- TASK REQUIREMENTS -
Report back every line below that carries the word "برای".

Start of SUPPLIED ENTRIES

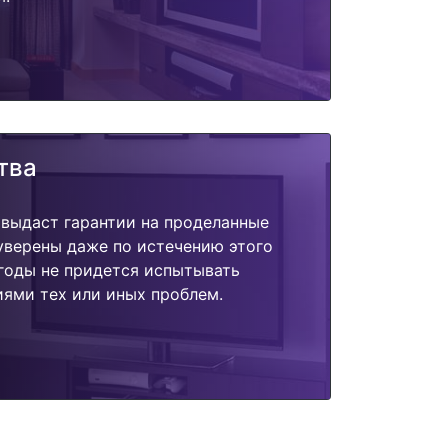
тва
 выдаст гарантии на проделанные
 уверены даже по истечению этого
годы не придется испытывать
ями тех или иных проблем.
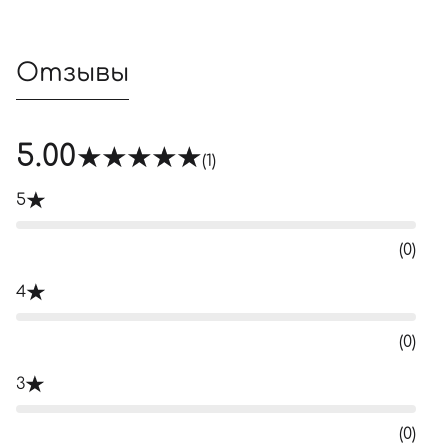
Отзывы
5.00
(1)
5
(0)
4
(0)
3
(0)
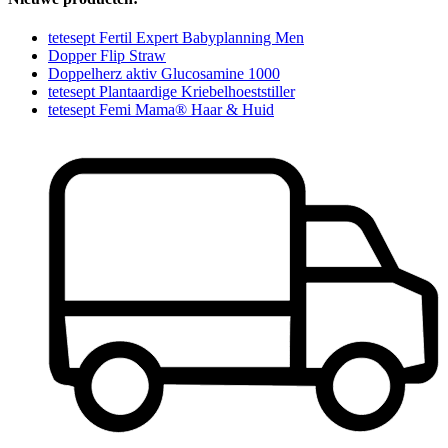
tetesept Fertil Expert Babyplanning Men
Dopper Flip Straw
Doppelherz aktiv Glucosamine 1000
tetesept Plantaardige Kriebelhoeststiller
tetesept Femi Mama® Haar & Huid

End of SUPPLIED ENTRIES
Start of SUPPLIED ENTRIES

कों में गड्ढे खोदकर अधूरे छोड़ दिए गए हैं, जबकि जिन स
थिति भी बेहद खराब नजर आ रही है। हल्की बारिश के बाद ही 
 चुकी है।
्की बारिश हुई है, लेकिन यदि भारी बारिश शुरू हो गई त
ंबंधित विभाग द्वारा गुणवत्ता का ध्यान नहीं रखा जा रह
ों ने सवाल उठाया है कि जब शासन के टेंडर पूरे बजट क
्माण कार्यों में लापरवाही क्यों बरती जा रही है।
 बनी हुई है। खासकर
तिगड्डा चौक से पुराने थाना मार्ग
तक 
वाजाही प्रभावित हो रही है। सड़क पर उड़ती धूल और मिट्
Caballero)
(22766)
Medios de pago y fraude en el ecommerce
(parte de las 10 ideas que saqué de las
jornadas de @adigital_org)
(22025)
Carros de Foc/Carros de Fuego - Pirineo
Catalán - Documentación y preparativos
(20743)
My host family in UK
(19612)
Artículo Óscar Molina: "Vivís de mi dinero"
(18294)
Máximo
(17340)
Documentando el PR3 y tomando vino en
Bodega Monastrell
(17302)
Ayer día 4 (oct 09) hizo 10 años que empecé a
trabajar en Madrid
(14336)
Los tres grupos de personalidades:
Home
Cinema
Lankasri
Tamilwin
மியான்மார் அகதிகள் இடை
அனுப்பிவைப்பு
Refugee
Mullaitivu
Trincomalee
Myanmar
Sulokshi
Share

End of SUPPLIED ENTRIES
Start of SUPPLIED ENTRIES

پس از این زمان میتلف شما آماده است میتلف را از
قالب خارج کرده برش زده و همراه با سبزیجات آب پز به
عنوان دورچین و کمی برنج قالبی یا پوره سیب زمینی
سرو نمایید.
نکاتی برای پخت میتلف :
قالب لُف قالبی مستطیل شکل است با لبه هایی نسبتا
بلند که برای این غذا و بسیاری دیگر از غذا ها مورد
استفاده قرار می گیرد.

End of SUPPLIED ENTRIES

- ANSWER -
نکاتی برای پخت میتلف :
بلند که برای این غذا و بسیاری دیگر از غذا ها مورد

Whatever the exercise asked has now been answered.